A group of women turned out to the Texas state capitol building on Tuesday, wearing the red cloaks and white bonnets of the show’s handmaids. They were protesting several anti-abortion bills being considered by the state legislature that could have a major effect on women’s rights.

In the world of “The Handmaid’s Tale,” the outfits designate handmaids, or fertile women forced to bear children for the wealthy and powerful. As tweets from the capitol in Austin, Texas, showed, the protesters stood in a circle, carrying signs that created a timeline of incremental rollbacks of abortion rights reaching all the way back to 1977.

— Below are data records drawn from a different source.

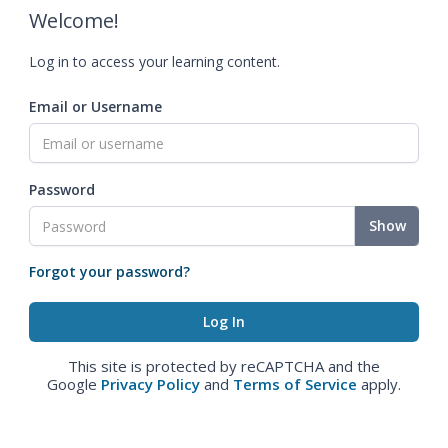
Welcome!
Log in to access your learning content.
Email or Username
Password
Show
Forgot your password?
This site is protected by reCAPTCHA and the
Google
Privacy Policy
and
Terms of Service
apply.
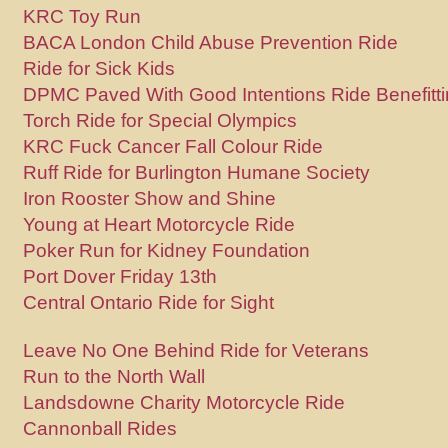
KRC Toy Run
BACA London Child Abuse Prevention Ride
Ride for Sick Kids
DPMC Paved With Good Intentions Ride Benefitt
Torch Ride for Special Olympics
KRC Fuck Cancer Fall Colour Ride
Ruff Ride for Burlington Humane Society
Iron Rooster Show and Shine
Young at Heart Motorcycle Ride
Poker Run for Kidney Foundation
Port Dover Friday 13th
Central Ontario Ride for Sight
Leave No One Behind Ride for Veterans
Run to the North Wall
Landsdowne Charity Motorcycle Ride
Cannonball Rides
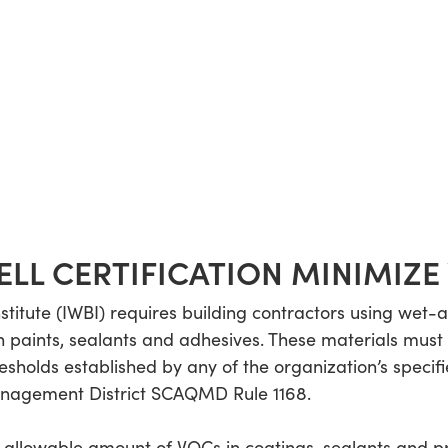
LL CERTIFICATION MINIMIZE 
nstitute (IWBI) requires building contractors using wet-
in paints, sealants and adhesives. These materials mus
holds established by any of the organization’s specifi
Management District SCAQMD Rule 1168.
 allowable amount of VOCs in coatings, sealants and p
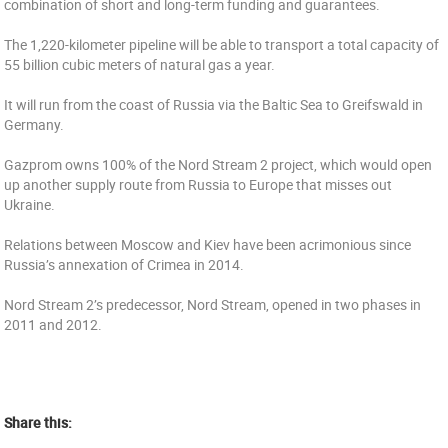
combination of short and long-term funding and guarantees.
The 1,220-kilometer pipeline will be able to transport a total capacity of
55 billion cubic meters of natural gas a year.
It will run from the coast of Russia via the Baltic Sea to Greifswald in
Germany.
Gazprom owns 100% of the Nord Stream 2 project, which would open
up another supply route from Russia to Europe that misses out
Ukraine.
Relations between Moscow and Kiev have been acrimonious since
Russia’s annexation of Crimea in 2014.
Nord Stream 2’s predecessor, Nord Stream, opened in two phases in
2011 and 2012.
Share this:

The bills on the Texas state legislative docket work to further weaken abortion rights, which were protected under the Constitution by the landmark 1973 U.S. Supreme Court cases Roe v. Wade and Doe v. Bolton. As The Hill reports, one of the Texas bills would require cut abortion providers and affiliates from receiving any state funds, while another requires women to cremate or bury aborted fetal tissue. Even though abortion is still legal throughout the U.S., several states have used similar legislation to incrementally narrow abortion rights by making it harder for women to receive them.

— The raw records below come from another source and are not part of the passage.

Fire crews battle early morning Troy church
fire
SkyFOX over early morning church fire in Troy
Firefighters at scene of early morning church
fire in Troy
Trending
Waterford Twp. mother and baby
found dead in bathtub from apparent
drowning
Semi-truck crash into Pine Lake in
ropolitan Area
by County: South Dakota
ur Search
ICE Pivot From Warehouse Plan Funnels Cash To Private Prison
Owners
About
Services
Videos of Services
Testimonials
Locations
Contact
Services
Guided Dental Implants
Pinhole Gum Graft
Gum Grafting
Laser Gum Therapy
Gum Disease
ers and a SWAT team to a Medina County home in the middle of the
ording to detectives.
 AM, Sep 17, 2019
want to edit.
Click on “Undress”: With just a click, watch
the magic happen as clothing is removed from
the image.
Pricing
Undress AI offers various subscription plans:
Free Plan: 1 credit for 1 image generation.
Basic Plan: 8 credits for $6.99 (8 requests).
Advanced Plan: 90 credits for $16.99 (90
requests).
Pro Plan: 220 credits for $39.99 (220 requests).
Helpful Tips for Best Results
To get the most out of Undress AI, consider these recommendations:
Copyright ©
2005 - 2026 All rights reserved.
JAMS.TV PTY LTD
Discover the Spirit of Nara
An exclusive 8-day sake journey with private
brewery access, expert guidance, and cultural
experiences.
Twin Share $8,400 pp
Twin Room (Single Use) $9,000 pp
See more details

“The Handmaid’s Tale” is based on Margaret Atwood’s 1985 novel of the same name, and imagines a world in which women are second-class citizens, subservient to men in all matters. But more than that, some women are held against their will and forced to give up any reproductive autonomy at all.

Plenty of people are seeing bright parallels in the show’s subject matter and the modern political climate. Donald Trump’s administration recently announced it was cutting funding to the United Nations Population Fund, a reproductive health agency, which many saw as an attack on women’s health.

And the Republican health care bill that recently passed the House of Representatives, the American Health Care Act (also referred to as Trumpcare), has been seen as damaging to women’s health care issues by allowing insurance companies to charge more for women’s health issues such as pregnancy.

Trumpcare also allows insurers to once again charge more for pre-existing conditions. Many see that as opening the door for conditions related to sexual assault, like post-traumatic stress disorder, to be treated as pre-existing conditions.